I spend a lot of time answering questions about PostgreSQL, and one of the questions I get asked frequently is: how should I set shared_buffers? And, a bit less often, how should I set wal_buffers? I've got canned answers that I can rattle off so fast it'll make your head spin. Exceptions to my canned answers keep popping up, and it's starting to get hard to give an answer that actually captures all the complexity in this area, so here's a longer explanation.

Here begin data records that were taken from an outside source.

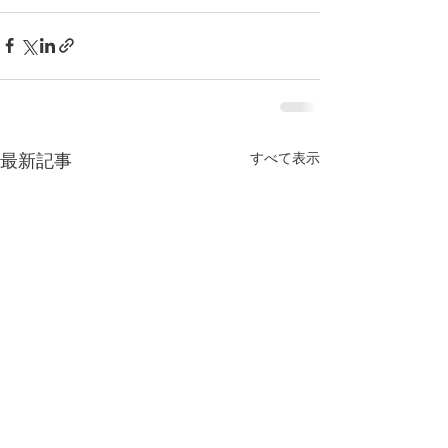
すべて表示
最新記事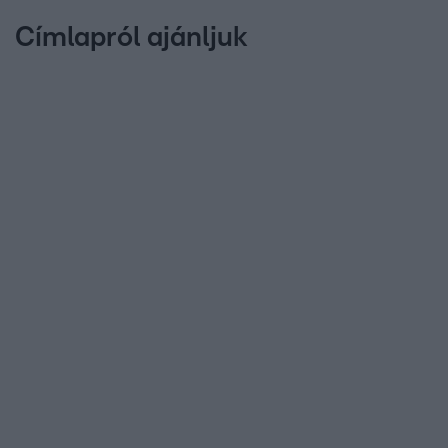
Címlapról ajánljuk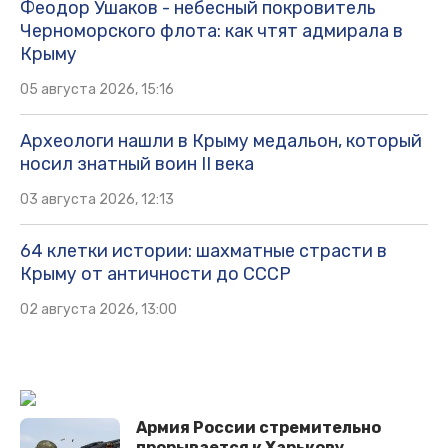
Феодор Ушаков - небесный покровитель
Черноморского флота: как чтят адмирала в
Крыму
05 августа 2026, 15:16
Археологи нашли в Крыму медальон, который
носил знатный воин II века
03 августа 2026, 12:13
64 клетки истории: шахматные страсти в
Крыму от античности до СССР
02 августа 2026, 13:00
Армия России стремительно
прорывается к Харькову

For shared_buffers, the quick answer is to allocate about 25% of system memory to shared_buffers, as recommended by the official documentation and by the wiki article on Tuning Your PostgreSQL server, but not more than about 8GB on Linux or 512MB on Windows, and sometimes less. However, I've recently become aware of a number of cases which suggest that higher values may perform much better. PostgreSQL uses the operating system's memory for caching, but, as recent performance results have shown, there can be a huge performance benefit to having the entire database in shared_buffers as opposed to merely having it in RAM. Several EnterpriseDB customers or potential customers have reported excellent results from cranking up shared_buffers to very large values, even giving PostgreSQL the lion's share of system memory for its own use. This flies in the face of some conventional wisdom that PostgreSQL doesn't handle large shared_buffers settings well, but enough people have reported good results that it seems worth taking this strategy seriously.

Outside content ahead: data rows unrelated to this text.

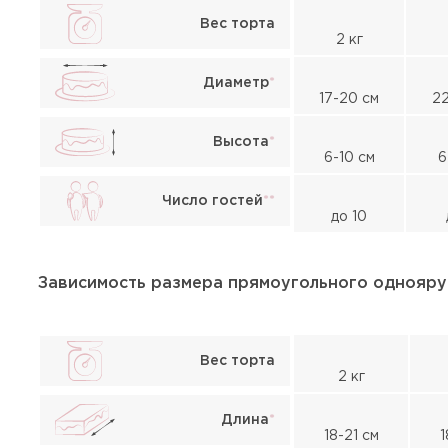
Вес торта
2 кг
Диаметр
*
17-20 см
22
Высота
*
6-10 см
6
Число гостей
*
*
до 10
Зависимость размера прямоугольного однояру
Вес торта
2 кг
Длина
*
18-21 см
1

Of course, the conventional wisdom is not without its reasons. One of the disadvantages of setting shared_buffers very large is that the memory is nailed down for page caching, and can't be used for other purposes, such as temporary memory for sorts, hashing, and materialization (work_mem) or vacuuming and index builds (maintenance_work_mem). If your can't comfortably fit the working set inside shared_buffers without leaving a generous amount of memory left over for other purposes, then this strategy is not for you. Also, as I previously blogged about, if you happen to be running a 32-bit build of PostgreSQL, then you'll find that it's dangerous to set shared_buffers to more than 2-2.5GB, because other memory requests from individual backends may cause them to run out of virtual address space and die.
And, if you can't fit the entire working set inside shared_buffers, then there are a number of reasons to keep it relatively small, in line with the formula above. If the working set is larger than shared_buffers, most buffer accesses will miss the database buffer cache and fault a page in from the OS; clearly, it makes no sense to allocate a large amount of memory to a cache with a low hit rate. Furthermore, as dirty pages get pushed out of PostgreSQL's cache, they'll enter the operating system cache. If that cache is relatively large, the OS has more freedom to reorder writes and thus schedule the I/O more efficiently. This is especially important around checkpoint time, when the amount of additional dirty data that is pushed out into the OS cache figures to increase with shared_buffers; thus, a higher value for shared_buffers can contribute to latency spikes around checkpoint time.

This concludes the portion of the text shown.